Beijing, Radio Bharata Online - Presiden Kamar Dagang Uni Eropa di Tiongkok, Jens Eskelund, mengatakan pada hari Kamis (14/3) bahwa perpanjangan kebijakan bebas visa Tiongkok untuk warga negara dari enam negara Eropa lainnya akan meningkatkan pertukaran antarwarga dan investasi antara Eropa dan Tiongkok.
Mulai hari Kamis (14/3), warga negara Swiss, Irlandia, Hungaria, Austria, Belgia, dan Luksemburg dapat menikmati bebas visa dan tinggal di Tiongkok hingga 15 hari untuk keperluan bisnis, wisata, kunjungan keluarga, atau transit.

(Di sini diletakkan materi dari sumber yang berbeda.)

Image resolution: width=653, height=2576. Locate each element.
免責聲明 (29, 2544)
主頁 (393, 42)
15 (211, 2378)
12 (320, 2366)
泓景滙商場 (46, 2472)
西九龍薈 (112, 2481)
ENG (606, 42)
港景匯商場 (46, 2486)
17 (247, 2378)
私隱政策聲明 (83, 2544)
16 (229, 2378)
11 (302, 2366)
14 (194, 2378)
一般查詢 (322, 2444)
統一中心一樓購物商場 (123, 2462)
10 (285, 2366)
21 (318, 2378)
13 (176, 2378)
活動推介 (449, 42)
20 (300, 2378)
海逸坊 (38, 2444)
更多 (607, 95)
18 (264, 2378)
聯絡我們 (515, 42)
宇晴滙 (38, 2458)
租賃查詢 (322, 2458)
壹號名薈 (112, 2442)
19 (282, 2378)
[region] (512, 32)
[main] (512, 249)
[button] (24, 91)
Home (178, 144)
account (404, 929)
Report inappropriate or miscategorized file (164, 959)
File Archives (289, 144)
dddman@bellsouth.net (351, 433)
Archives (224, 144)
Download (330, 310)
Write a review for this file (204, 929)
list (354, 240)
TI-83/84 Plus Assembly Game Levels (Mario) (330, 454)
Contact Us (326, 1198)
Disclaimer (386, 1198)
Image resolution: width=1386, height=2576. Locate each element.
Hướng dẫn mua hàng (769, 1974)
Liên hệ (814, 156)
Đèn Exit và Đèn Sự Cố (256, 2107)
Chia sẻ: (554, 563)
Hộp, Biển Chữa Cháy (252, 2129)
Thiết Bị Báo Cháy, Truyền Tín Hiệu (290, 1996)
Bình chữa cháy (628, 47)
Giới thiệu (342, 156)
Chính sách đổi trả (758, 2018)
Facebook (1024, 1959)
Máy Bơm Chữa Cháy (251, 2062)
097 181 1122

Perpanjangan terbaru dari kebijakan bebas visa ini menindaklanjuti pengumuman pembebasan visa tahun lalu untuk warga negara Prancis, Jerman, Italia, Belanda, Spanyol dan Malaysia.
"Pertama-tama, saya pikir ini adalah sinyal yang sangat positif untuk dikirim ke komunitas bisnis bahwa Tiongkok terbuka untuk bisnis. Saya tahu bagi orang Eropa, dan tentu saja bagi orang Tiongkok yang ingin pergi ke Eropa, mengurus visa merupakan hal yang sangat memusingkan. Ini adalah sesuatu yang membutuhkan sumber daya, butuh waktu sehingga menghilangkan hambatan itu adalah sinyal positif, dan sesuatu yang menurut saya memfasilitasi dimulainya kembali pertukaran orang-ke-orang, lebih banyak turis, lebih banyak orang yang datang ke Tiongkok, semoga," kata Eskelund.
Eskelund juga mencatat keuntungan praktis yang dibawa oleh kebijakan ini bagi para pebisnis Eropa, termasuk mereka yang sudah tinggal di Tiongkok.
"Tidak diragukan lagi, hal ini mempermudah, jika Anda adalah seorang pebisnis yang ingin datang dalam waktu yang singkat. Seperti saya sendiri, saya memiliki anggota keluarga yang sudah lanjut usia dan mereka merasa sangat, sangat sulit bagi mereka untuk melakukan aplikasi. Sekarang akan jauh lebih mudah untuk datang ke sini. Dan saya pikir Anda dapat mempertahankan kehidupan keluarga yang lebih normal, dengan orang-orang yang datang ke sini dan mengunjungi dan melihat cucu selama satu atau dua minggu. Saya pikir hal ini benar-benar membuat perbedaan ketika orang membuat keputusan," jelas Eskelund.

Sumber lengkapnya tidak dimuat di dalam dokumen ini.